>>75770
Stallman is a commie, and the free software movement uses his views as an ideological base.
The GPL is a copyleft (lmao) license, which means that derivative work can only be distributed under the same license terms. The BSD and MIT licenses do not have this restriction.
Copyleft makes sure software complies with the free software definition (from wikipedia):
>The freedom to run the program as you wish, for any purpose (freedom 0).
>The freedom to study how the program works, and change it so it does your computing as you wish (freedom 1). Access to the source code is a precondition for this.
>The freedom to redistribute copies so you can help your neighbor (freedom 2).
>The freedom to distribute copies of your modified versions to others (freedom 3). By doing this you can give the whole community a chance to benefit from your changes.

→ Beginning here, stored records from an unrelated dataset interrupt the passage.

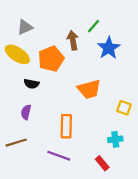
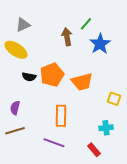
orange pentagon: (51, 59) -> (52, 75), moved
purple semicircle: (26, 112) -> (15, 108), moved

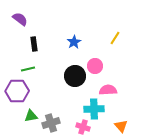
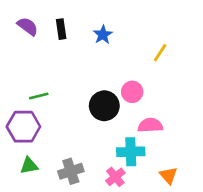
blue star: (74, 42) -> (103, 35), moved
black rectangle: (34, 44) -> (61, 29), moved
green triangle: (31, 116) -> (29, 166), moved
pink cross: (83, 127) -> (115, 177), turned 32

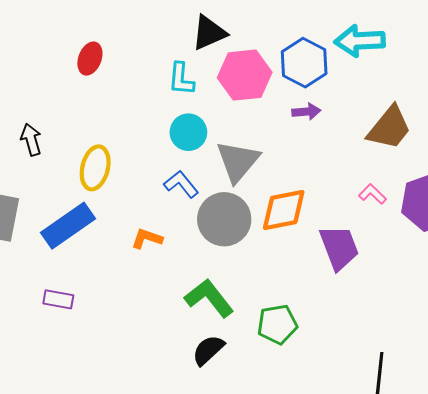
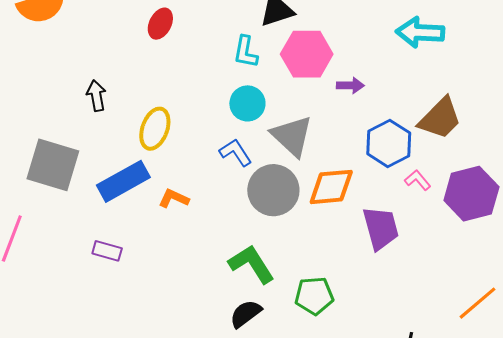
blue hexagon: (304, 63) -> (389, 143), moved
purple arrow: (306, 112) -> (350, 86), moved
gray triangle: (238, 161) -> (292, 136), turned -33
orange L-shape: (147, 239) -> (174, 198), moved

Access to the source code is a precondition for this.
I'm against free software unless it's really low-level shite, but even then if you invest a couple of hundred hours into writing something and don't monetize it (or don't even attempt to) and offer it for free purely as an ideological imperative, then you're a commie (companies paying salaries to open source maintainers is a completely different matter). And if a license forces you to be a commie to use what is licensed (not that that is wrong) then the GPL is like swearing you're a commie over and over. The MIT licence is better in that context, because accepting commies isn't a precondition for it.
The BSD license has the same ideological restriction but it doesn't have an overt commie figure like stallman (not that makes it any better in that regard). It doesn't require distribution of the source code, which is better, but is still restrictive and requires any derivative works to be licensed under the BSD license.
If you really want something to be open source then you should either
>write your won license
>use a license which does not place license restrictions on sofware that use it
MIT license>all but it's still open source.